Cette gratuité de l’hébergement ne doit pas constituer un avantage spécifique au candidat, c’est-à-dire que l’hébergement doit être gratuit pour tous les utilisateurs afin de ne pas constituer un avantage (Conseil d’Etat, 18 octobre 2002, n° 240048). 

A ce titre, la CNCCFP effectue un contrôle de afin de s’assurer que cette gratuité de l’hébergement ne constitue pas un financement direct ou indirect par une personne morale (encore une fois, autre qu’un parti politique) ; cela étant formellement interdit par la loi. 

Pour ce faire, la CNCCFP vérifie que la possibilité de mise à disposition gratuite soit ouverte, de manière indifférenciée, à toute personne qui en fait la demande. D’autre part, elle établit que la seule publicité sur le site est celle du prestataire de service hébergeant gratuitement le site.

A titre d’exemple, le Conseil d’Etat a censuré la mise à disposition gratuite de trois plateformes Internet par une société au candidat car la société était en réalité gérée par une colistière du candidat (Conseil d’Etat, 11 avril 2018, n° 415485). 

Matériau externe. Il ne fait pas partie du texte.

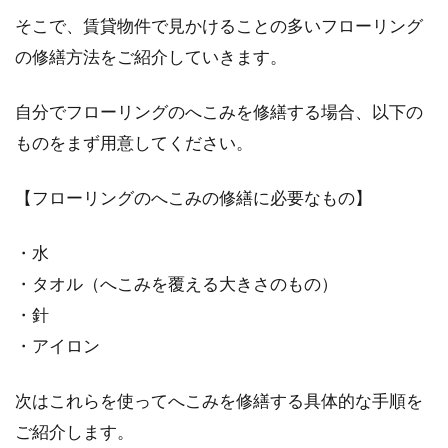
そこで、賃貸物件で見かけることの多いフローリング
の修繕方法をご紹介していきます。
自分でフローリングのへこみを修繕する場合、以下の
ものをまず用意してください。
【フローリングのへこみの修繕に必要なもの】
・水
・タオル（へこみを覆える大きさのもの）
・針
・アイロン
次はこれらを使ってへこみを修繕する具体的な手順を
ご紹介します。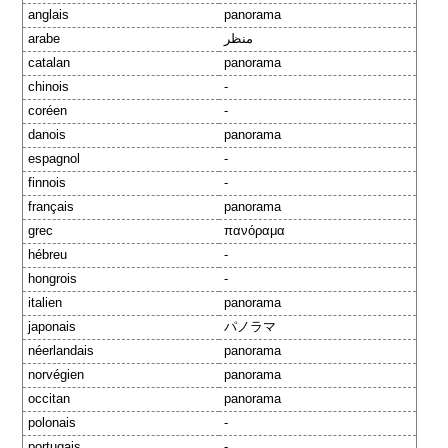
anglais
panorama
arabe
منظر
catalan
panorama
chinois
-
coréen
-
danois
panorama
espagnol
-
finnois
-
français
panorama
grec
πανόραμα
hébreu
-
hongrois
-
italien
panorama
japonais
パノラマ
néerlandais
panorama
norvégien
panorama
occitan
panorama
polonais
-
portugais
-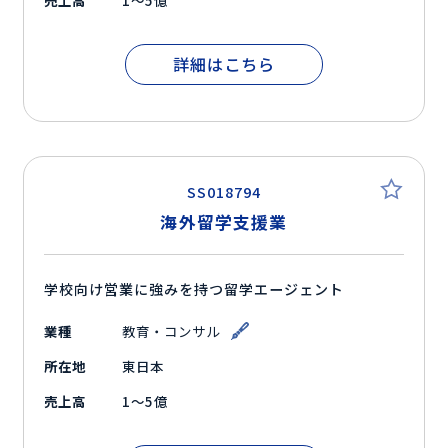
売上高
1～5億
詳細はこちら
SS018794
海外留学支援業
学校向け営業に強みを持つ留学エージェント
業種
教育・コンサル
所在地
東日本
売上高
1～5億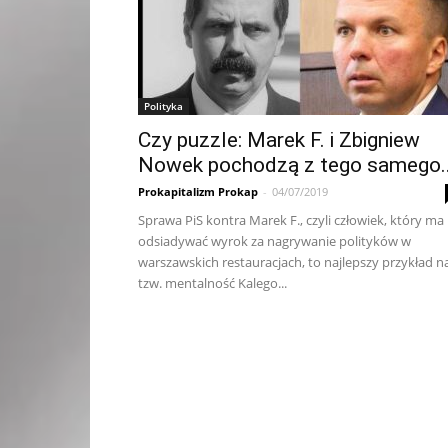
Polityka
Czy puzzle: Marek F. i Zbigniew
Nowek pochodzą z tego samego..
Prokapitalizm Prokap
-
04/07/2019
Sprawa PiS kontra Marek F., czyli człowiek, który ma
odsiadywać wyrok za nagrywanie polityków w
warszawskich restauracjach, to najlepszy przykład n
tzw. mentalność Kalego...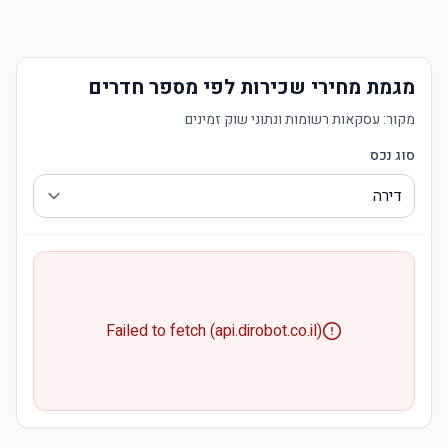
מגמת מחירי שכירות לפי מספר חדרים
מקור:
עסקאות רשומות ונתוני שוק זמינים
סוג נכס
Failed to fetch (api.dirobot.co.il)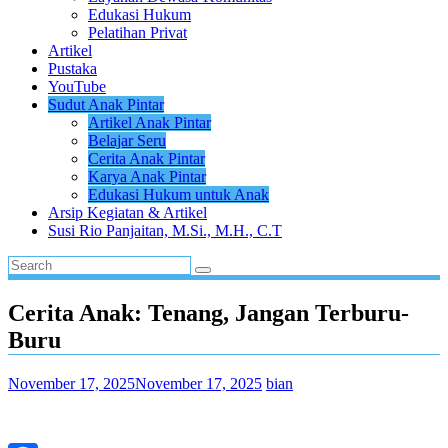
Edukasi Hukum
Pelatihan Privat
Artikel
Pustaka
YouTube
Sudut Anak Pintar
Artikel Anak Pintar
Belajar Seru
Cerita Anak Pintar
Karya Anak Pintar
Edukasi Hukum untuk Anak
Arsip Kegiatan & Artikel
Susi Rio Panjaitan, M.Si., M.H., C.T
Cerita Anak: Tenang, Jangan Terburu-
Buru
November 17, 2025
November 17, 2025
bian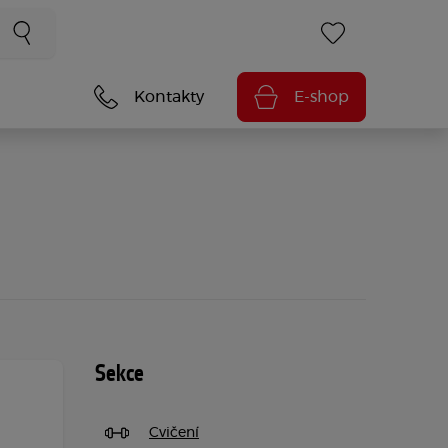
Kontakty
E-shop
Sekce
Cvičení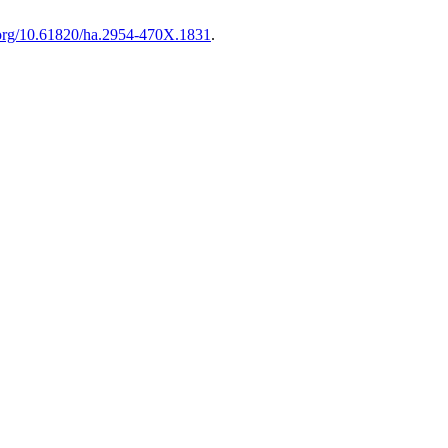
i.org/10.61820/ha.2954-470X.1831
.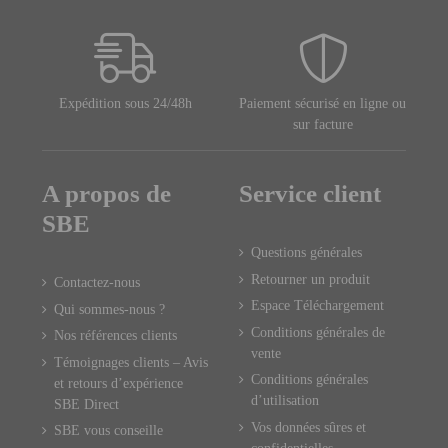
Expédition sous 24/48h
Paiement sécurisé en ligne ou
sur facture
A propos de
Service client
SBE
Questions générales
Retourner un produit
Contactez-nous
Espace Téléchargement
Qui sommes-nous ?
Conditions générales de
Nos références clients
vente
Témoignages clients – Avis
Conditions générales
et retours d’expérience
d’utilisation
SBE Direct
Vos données sûres et
SBE vous conseille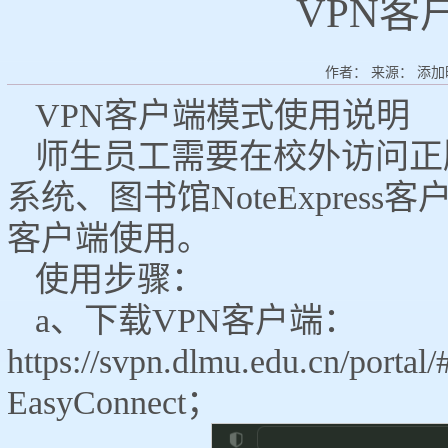
VPN客
作者： 来源： 添加时间
VPN客户端模式使用说明
师生员工需要在校外访问正
系统、图书馆NoteExpres
客户端使用。
使用步骤：
a、下载VPN客户端：
https://svpn.dlmu.edu.cn/po
EasyConnect；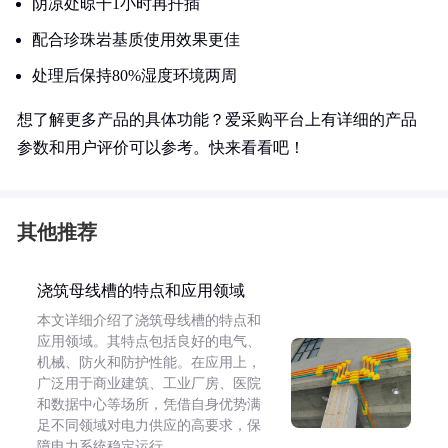
阴凉处晾干1小时再扦插
配合珍珠岩基质使用效果更佳
处理后保持80%湿度环境两周
想了解更多产品的具体功能？爱采购平台上有详细的产品
参数和用户评价可以参考。快来看看吧！
其他推荐
浇筑母线槽的特点和应用领域
本文详细介绍了浇筑母线槽的特点和
应用领域。其特点包括良好的电气、
机械、防火和防护性能。在应用上，
广泛用于商业建筑、工业厂房、医院
和数据中心等场所，凭借自身优势满
足不同领域对电力供应的高要求，保
障电力系统稳定运行。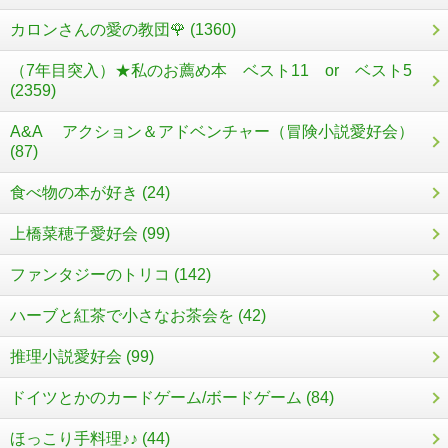
カロンさんの愛の教団🌹 (1360)
（7年目突入）★私のお薦め本 ベスト11 or ベスト5
(2359)
A&A アクション＆アドベンチャー（冒険小説愛好会）
(87)
食べ物の本が好き (24)
上橋菜穂子愛好会 (99)
ファンタジーのトリコ (142)
ハーブと紅茶で小さなお茶会を (42)
推理小説愛好会 (99)
ドイツとかのカードゲーム/ボードゲーム (84)
ほっこり手料理♪♪ (44)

Il est important de souligner ici que la gratuité de l’hébergement du site Internet du candidat ne doit pas être consentie en contrepartie de l’insertion de bannières publicitaires (cf bandeaux publicitaires). 

—————————

Réseaux sociaux et achat de publicité :

Concernant l’achat de fonctionnalités relatives à la publicité sur Facebook, cela est bien évidemment interdit (Conseil d’Etat, 25 février 2015, n° 382904).

D’autre part, l’amélioration de la visibilité des publications sur Facebook (ou tout autre réseau social d’ailleurs), qui consiste pour le candidat à contribuer financièrement pour mettre en avant ses publications, est un procédé qui est également interdit.

Le Conseil d’Etat a pu considéré qu’il s’agissait ici d’une dépense irrégulière d’achat de prestations publicitaires (Conseil d’Etat, 17 juin 2017, n° 406419).

Quant à lui, le Conseil constitutionnel a pu considérer que l’utilisation de cette pratique justifiait la réformation (et non le rejet) du compte de campagne (Conseil constitutionnel, 25 mai 2018, n° 2018-5486). 

—————————

Contrôle de la CNCCFP sur les comptes de campagne

La décision de la CNCCFP concernant les comptes de campagne d’un candidat est susceptible de recours gracieux ou contentieux devant le Conseil d’Etat (juge électoral). 

Le compte de campagne doit retracer l’ensemble des recettes perçues, ainsi que l’ensemble des dépenses engagées en vue de l’élection. 

Il doit être à l’équilibre ou excédentaire, mais il ne doit jamais être en déficit.

—————————

FOCUS SUR LA NOTION DE DÉPENSE ÉLECTORALE

Les dépenses réalisées par le candidat doivent, au même titre que les recettes, figurer au compte de campagne. Ces opérations sont retracées par le mandataire financier au sein du compte de campagne, qui sera ensuite transmis à la CNCCFP. 

Les dépenses électorales sont :

  • Les frais inhérents à la conception d’un site Internet ou d’un blog créé pour l’élection (acquisition d’un nom de domaine, hébergement du site) ; 
  • Les frais de fonctionnement du site Internet ou du blog ;
  • Les frais de maintenance du site Internet ou du blog ;
  • Les frais relatifs à l’utilisation du site Internet ou du blog ;
  • Les dépenses de « propagande » (affiches, circulaires, bulletins de vote), qui sont remboursées par les préfectures aux listes ayant réalisé plus de 5% des suffrages exprimés par tour dans les communes de plus de 1 000 habitants.

Au vu du principe d’égalité des chances entre les candidats, les dépenses électorales sont plafonnées. En effet, la loi fixe des plafonds de dépenses, qui se révèlent être proportionnels au nombre d’habitants de la circonscription électorale (article L 52-11 du Code électoral).